I know by Thursday, the gratitude will win. It always wins. But the older I get, the messier it all becomes. Gratitude and loss have become inextricably bonded. So today, I’ve spent some time grieving. But tomorrow , I’ll get on with the business of living in the moment. With joy, and laughter, and one spectacular cannonball. There is a pool here, after all …

10 thoughts on “Gratitude and Loss …”

  1. Beautifully written, those moments sometimes steal our breath, shred our hearts for a few beats, and yet there is sunshine

  2. What a great post Deborah! I really love this one! We are here to experience all the good, the bad, and the ugly that this life has to offer. We can only hope that in the end we are lucky enough to experience more good than bad. You have an amazing family and I can see all the love shining through. Those of us that still have our parents and siblings around are truly blessed! Have a wonderful Thanksgiving my friend!

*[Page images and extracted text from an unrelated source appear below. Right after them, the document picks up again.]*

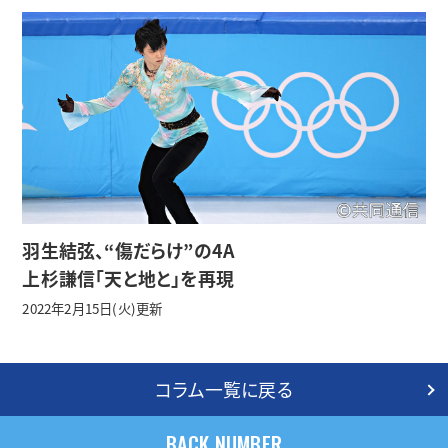
羽生結弦、“傷だらけ”の4A
上杉謙信「天と地と」を再現
2022年2月15日(火)更新
コラム一覧に戻る
BACK NUMBER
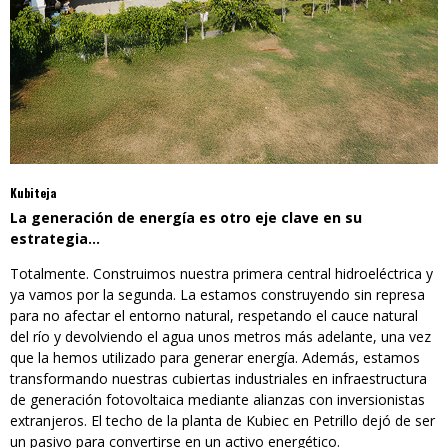
Kubiteja
La generación de energía es otro eje clave en su
estrategia…
Totalmente. Construimos nuestra primera central hidroeléctrica y
ya vamos por la segunda. La estamos construyendo sin represa
para no afectar el entorno natural, respetando el cauce natural
del río y devolviendo el agua unos metros más adelante, una vez
que la hemos utilizado para generar energía. Además, estamos
transformando nuestras cubiertas industriales en infraestructura
de generación fotovoltaica mediante alianzas con inversionistas
extranjeros. El techo de la planta de Kubiec en Petrillo dejó de ser
un pasivo para convertirse en un activo energético.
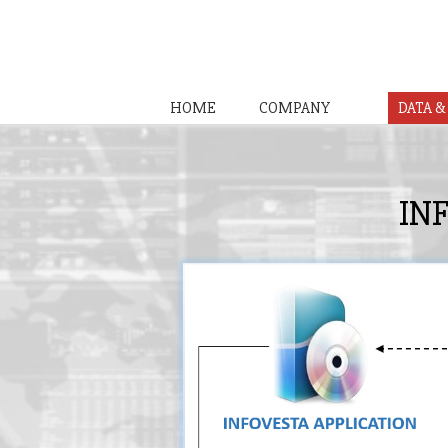
HOME
COMPANY
DATA 
IN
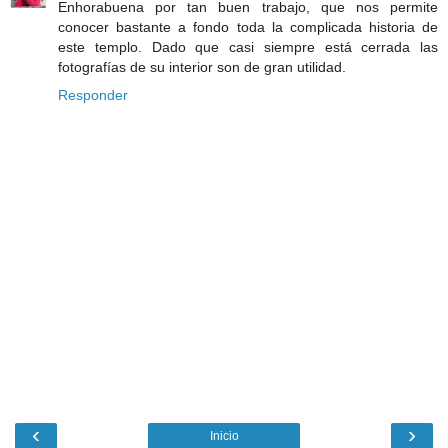
Enhorabuena por tan buen trabajo, que nos permite
conocer bastante a fondo toda la complicada historia de
este templo. Dado que casi siempre está cerrada las
fotografías de su interior son de gran utilidad.
Responder
‹
›
Inicio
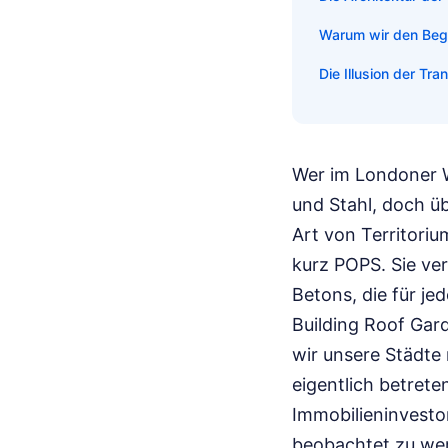
Warum wir den Begr
Die Illusion der Tr
Wer im Londoner W
und Stahl, doch ü
Art von Territoriu
kurz POPS. Sie ve
Betons, die für je
Building Roof Gar
wir unsere Städte 
eigentlich betret
Immobilieninvestor
beobachtet zu werd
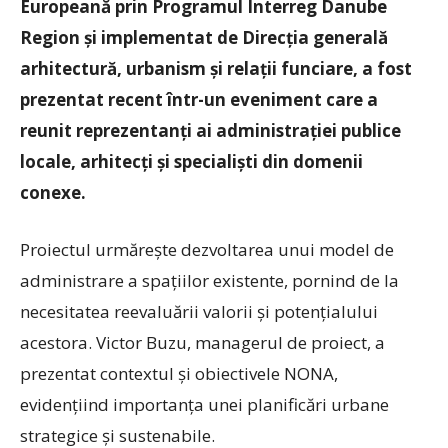
Europeană prin Programul Interreg Danube
Region și implementat de Direcția generală
arhitectură, urbanism și relații funciare, a fost
prezentat recent într-un eveniment care a
reunit reprezentanți ai administrației publice
locale, arhitecți și specialiști din domenii
conexe.
Proiectul urmărește dezvoltarea unui model de
administrare a spațiilor existente, pornind de la
necesitatea reevaluării valorii și potențialului
acestora. Victor Buzu, managerul de proiect, a
prezentat contextul și obiectivele NONA,
evidențiind importanța unei planificări urbane
strategice și sustenabile.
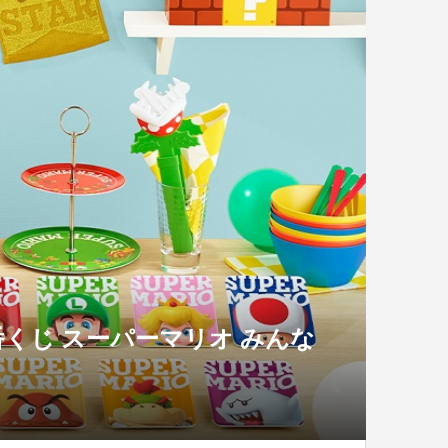
くじ スーパーマリオ みんな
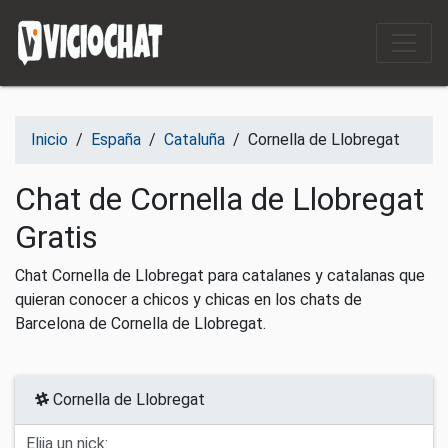
Saltar al contenido
Inicio
/
España
/
Cataluña
/
Cornella de Llobregat
Chat de Cornella de Llobregat
Gratis
Chat Cornella de Llobregat para catalanes y catalanas que
quieran conocer a chicos y chicas en los chats de
Barcelona de Cornella de Llobregat.
Cornella de Llobregat
Elija un nick:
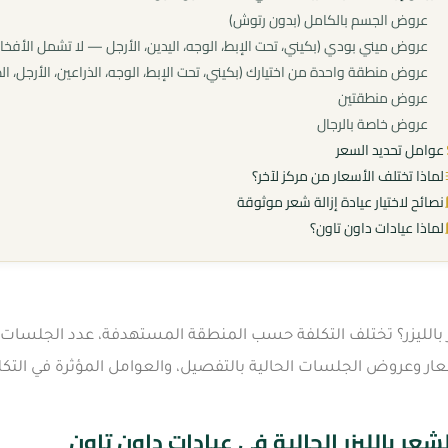
عروض الجسم بالكامل (بدون رتوش)
عروض ميني بودي (بكيني، تحت الإبط، الوجه، اليدين، الأرجل — لا تشمل الأفخاذ
عروض منطقة واحدة من اختيارك (بكيني، تحت الإبط، الوجه، الذراعين، الأرجل، الظ
عروض منطقتين
عروض خاصة بالرجال
عوامل تحديد السعر
لماذا تختلف الأسعار من مركز لآخر؟
نصائح لاختيار عيادة إزالة شعر موثوقة
لماذا عيادات داون تاون؟
 بالليزر؟ تختلف التكلفة حسب المنطقة المستهدفة، عدد الجلسات،
ار وعروض الجلسات الحالية بالتفصيل، والعوامل المؤثرة في التكل
شعر بالليزر الحالية في عيادات داون تاون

  3. I am so excited for our first Thanksgiving at our new home, it will be wonderful I am sure. However, I had a similar experience (making cranberry jello salad which my mom used to make and Dan’s dad made too) missing my mom, Dan’s dad… wishing they could have met. My sister is still on assignment for FEMA and Austin and Dan are working today.
    You definitely are not alone in those moments of deep sadness and you captured it perfectly. We all are a sum of the experiences and life we have lived so far. I would not be able to appreciate where I am today and how truly blessed I am without the heart wrenching times but I miss those days in the past when we were all together.
    So today it’s up early to meet Austin for breakfast before he heads in to cook and serve for McMenamins, visit with my dad and then home to enjoy the meal with a great group of friends and family.
    I love seeing you frolick in the pool! Enjoy the day and time with your family!!

    1. Thank you, Kristi! It is going to be a wonderful, albeit different, day. Happy Thanksgiving! ❤️

  4. Just found your blog, Deborah. My extended family has spent the past two Thanksgivings in Palm Springs. It is also bittersweet for us. My sister-in-law lived there and she was very ill in 2016, hence the reason for gathering in the desert. She passed away a few days later, it we decided to make it a new tradition. Maybe next year we’ll meet for coffee or a drink!

    1. Susan, that would be wonderful! I have already purchased my plane ticket, so let’s talk!!!